The rate at which college football tickets are being bought is falling at an historic rate.

According to a CBS Sports report, college football saw its largest per-game attendance drop in 34 years in 2017. Average attendance was down 1,409 per game -- about 3.2 percent -- compared to 2016.

The report also says the average attendance at a Football Bowl Subdivision game was 42,203, the lowest total since 1997.

NCAA attendance reports are based on ticket sales rather that a count of actual fans who enter a venue.

LSU's average attendance in Tiger Stadium fell to 98,506 in 2017 from 101,231 in 2016 and from an all-time high of 102,004 in 2015. The 2017-2016 decrease amounts to about 2.7 percent.

In December, The Advocate reported LSU’s season ticket sales have dropped from a record high of 74,350 in 2015 to 71,800 this past season.

University officials estimate that Tiger Stadium is, on average, about 80 percent full over the course of a season, and the same goes for the student section, Brian Broussard, the school’s assistant athletic director in charge of tickets, said in December.

Broussard said the school does not keep a record of actual attendance, something different than its paid and announced attendance numbers.

“If you look throughout the landscape of college football ... totally across the landscape, the number of people attending games is going down,” LSU athletic director Joe Alleva said in October during a speaking engagement in New Orleans. “Attendance is going down.
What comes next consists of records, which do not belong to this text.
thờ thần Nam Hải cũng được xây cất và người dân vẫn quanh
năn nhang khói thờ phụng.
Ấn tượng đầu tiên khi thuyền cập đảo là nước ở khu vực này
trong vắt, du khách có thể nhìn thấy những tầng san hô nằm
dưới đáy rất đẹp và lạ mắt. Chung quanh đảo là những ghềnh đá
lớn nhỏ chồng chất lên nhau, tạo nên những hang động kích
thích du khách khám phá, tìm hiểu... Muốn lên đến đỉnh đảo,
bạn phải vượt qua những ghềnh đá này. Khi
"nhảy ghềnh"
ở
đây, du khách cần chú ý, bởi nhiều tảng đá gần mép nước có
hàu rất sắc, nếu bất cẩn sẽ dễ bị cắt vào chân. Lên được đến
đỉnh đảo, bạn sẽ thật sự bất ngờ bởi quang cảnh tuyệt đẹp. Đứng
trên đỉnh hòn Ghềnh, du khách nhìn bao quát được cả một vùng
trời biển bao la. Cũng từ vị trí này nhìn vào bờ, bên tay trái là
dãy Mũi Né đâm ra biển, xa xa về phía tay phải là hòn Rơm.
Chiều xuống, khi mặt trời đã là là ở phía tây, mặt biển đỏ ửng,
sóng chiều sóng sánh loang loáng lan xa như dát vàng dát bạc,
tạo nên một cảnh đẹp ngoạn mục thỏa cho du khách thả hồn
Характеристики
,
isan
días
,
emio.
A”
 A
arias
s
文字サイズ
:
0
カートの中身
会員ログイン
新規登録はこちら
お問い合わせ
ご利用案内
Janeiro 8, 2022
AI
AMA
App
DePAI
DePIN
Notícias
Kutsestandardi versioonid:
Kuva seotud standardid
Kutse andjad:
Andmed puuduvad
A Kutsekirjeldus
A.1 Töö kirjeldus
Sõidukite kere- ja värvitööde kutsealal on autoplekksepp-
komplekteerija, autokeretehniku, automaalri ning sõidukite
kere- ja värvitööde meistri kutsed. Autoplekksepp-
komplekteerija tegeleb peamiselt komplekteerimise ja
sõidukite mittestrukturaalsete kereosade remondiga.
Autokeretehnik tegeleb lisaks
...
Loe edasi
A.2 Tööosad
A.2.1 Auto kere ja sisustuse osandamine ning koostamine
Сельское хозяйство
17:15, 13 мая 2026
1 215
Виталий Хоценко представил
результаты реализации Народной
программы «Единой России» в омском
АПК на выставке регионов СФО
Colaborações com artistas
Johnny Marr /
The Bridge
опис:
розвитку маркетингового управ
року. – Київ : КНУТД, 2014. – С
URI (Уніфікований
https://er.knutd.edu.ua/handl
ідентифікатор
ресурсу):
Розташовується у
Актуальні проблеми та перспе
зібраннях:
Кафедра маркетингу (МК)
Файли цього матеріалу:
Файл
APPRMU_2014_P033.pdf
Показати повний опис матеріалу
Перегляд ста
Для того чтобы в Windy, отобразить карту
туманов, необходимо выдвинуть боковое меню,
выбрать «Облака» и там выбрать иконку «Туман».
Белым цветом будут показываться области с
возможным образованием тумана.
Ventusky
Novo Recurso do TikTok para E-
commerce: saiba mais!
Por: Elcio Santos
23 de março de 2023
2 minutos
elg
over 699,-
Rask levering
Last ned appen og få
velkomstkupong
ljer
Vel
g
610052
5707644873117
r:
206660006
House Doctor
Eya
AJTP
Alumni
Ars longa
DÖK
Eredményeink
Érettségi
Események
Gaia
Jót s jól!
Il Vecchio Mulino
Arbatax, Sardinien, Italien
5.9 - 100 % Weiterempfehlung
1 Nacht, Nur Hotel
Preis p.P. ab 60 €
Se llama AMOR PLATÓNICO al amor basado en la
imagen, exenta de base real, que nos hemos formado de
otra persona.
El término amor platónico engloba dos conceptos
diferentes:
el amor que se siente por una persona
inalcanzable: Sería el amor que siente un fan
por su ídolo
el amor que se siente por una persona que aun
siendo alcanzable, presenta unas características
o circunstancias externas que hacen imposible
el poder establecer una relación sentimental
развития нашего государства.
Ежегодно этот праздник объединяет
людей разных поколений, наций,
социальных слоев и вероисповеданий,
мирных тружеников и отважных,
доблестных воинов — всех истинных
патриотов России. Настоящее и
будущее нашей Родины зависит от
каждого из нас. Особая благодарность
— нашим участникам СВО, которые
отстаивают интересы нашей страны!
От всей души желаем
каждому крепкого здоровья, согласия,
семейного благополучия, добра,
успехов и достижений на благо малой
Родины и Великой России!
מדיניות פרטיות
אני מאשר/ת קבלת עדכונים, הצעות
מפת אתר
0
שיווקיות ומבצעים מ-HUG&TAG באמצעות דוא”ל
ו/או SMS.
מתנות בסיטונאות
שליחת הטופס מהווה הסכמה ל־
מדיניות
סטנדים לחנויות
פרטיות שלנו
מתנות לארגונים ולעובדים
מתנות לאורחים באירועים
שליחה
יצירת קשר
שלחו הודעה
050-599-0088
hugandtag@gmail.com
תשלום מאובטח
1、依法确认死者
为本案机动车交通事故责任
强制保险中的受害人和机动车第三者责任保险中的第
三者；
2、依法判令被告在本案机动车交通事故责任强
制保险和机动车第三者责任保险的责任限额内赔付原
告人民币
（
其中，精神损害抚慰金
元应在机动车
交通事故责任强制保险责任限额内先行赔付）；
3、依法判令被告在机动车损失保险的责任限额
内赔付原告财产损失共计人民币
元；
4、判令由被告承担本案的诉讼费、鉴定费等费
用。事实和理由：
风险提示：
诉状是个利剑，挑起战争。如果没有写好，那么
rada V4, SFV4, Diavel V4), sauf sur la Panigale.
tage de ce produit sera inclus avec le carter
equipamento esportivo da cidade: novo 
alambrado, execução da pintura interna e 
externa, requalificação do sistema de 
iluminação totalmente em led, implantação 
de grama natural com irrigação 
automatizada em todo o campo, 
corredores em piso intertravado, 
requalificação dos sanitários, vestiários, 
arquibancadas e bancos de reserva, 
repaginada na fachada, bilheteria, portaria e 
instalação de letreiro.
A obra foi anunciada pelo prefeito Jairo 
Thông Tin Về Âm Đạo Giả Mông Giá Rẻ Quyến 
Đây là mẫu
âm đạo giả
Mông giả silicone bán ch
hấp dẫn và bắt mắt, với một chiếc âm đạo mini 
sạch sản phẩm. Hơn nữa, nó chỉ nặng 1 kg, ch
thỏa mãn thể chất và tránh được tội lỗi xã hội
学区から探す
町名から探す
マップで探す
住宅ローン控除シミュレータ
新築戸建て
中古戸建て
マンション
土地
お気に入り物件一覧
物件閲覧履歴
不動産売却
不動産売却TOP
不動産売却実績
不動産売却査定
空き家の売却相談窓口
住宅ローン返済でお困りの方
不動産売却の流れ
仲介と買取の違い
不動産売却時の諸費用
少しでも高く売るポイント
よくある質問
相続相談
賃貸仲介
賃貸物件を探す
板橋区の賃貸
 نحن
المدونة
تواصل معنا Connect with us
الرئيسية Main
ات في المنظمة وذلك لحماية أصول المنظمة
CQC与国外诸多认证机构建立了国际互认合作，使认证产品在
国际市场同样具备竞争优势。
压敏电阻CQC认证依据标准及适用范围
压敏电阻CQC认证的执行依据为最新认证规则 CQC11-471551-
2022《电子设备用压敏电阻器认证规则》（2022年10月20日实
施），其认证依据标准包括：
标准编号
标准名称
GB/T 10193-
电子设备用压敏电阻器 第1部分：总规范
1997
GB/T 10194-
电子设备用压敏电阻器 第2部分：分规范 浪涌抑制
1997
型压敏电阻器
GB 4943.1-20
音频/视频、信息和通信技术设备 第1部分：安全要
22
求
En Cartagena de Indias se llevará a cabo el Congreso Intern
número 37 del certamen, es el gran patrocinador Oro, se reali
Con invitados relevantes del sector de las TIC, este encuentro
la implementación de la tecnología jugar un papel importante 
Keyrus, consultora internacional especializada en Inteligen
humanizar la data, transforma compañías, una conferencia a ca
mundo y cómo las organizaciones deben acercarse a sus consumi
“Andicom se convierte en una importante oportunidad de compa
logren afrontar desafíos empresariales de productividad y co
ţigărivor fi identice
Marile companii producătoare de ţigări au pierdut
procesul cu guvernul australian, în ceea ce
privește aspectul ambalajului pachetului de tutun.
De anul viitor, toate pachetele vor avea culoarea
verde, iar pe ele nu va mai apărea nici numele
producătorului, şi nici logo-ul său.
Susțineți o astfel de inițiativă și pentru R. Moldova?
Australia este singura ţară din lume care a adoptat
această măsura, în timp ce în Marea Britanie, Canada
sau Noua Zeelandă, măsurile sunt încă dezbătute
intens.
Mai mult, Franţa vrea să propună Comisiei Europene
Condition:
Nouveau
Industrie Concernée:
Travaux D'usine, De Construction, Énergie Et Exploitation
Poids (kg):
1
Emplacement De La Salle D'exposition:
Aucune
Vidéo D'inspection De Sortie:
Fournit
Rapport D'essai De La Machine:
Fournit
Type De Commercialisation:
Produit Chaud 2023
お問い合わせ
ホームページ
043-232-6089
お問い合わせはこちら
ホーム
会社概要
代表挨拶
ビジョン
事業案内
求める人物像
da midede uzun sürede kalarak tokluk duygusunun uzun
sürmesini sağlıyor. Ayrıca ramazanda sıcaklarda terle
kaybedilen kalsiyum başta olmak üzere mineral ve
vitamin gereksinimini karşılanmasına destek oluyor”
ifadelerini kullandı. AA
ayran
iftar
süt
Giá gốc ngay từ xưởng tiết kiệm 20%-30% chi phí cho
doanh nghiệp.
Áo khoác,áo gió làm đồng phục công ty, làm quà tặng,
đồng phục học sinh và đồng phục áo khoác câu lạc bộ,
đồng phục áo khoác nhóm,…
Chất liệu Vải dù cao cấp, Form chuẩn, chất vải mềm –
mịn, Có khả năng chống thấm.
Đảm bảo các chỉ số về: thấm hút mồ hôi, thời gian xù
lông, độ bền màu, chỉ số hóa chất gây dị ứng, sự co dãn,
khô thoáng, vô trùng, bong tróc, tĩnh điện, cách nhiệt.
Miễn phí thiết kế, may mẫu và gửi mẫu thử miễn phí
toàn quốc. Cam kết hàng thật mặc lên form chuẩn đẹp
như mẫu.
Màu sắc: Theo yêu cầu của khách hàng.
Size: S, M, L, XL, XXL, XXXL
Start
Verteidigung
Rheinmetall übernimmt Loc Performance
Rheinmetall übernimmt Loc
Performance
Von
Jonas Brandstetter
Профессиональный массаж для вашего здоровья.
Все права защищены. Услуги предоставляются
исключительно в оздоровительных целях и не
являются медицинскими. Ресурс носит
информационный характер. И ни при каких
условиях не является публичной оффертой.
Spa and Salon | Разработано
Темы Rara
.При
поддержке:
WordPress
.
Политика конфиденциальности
We have to do a better job of making fan experience at games more friendly so they want to come and stay.”

At LSU, there are two complaints yearly.

“Parking and traffic,” said Matt Shanklin, LSU’s assistant athletic director for marketing. “Those are (Nos.) 1 and 2 every year. It’s getting in and out. We can’t move the river, can’t move the campus to get it closer to the interstate.”

LSU has “ample” parking compared to other SEC schools, Broussard said. It’s the traffic congestion that is tough to fix.

They are trying. Broussard said the university has a quasi-partnership with Waze, a free community-based navigation app, to help with congestion around Tiger Stadium. Officials also plan to implement a scanning system for tracking parking. Downtown shuttles are eventually a possibility as well.

The fear of postgame congestion drives fans to leave early, something that’s become oh-so obvious over the past several years.

“The third-quarter exodus,” Broussard said, “is what we fight.”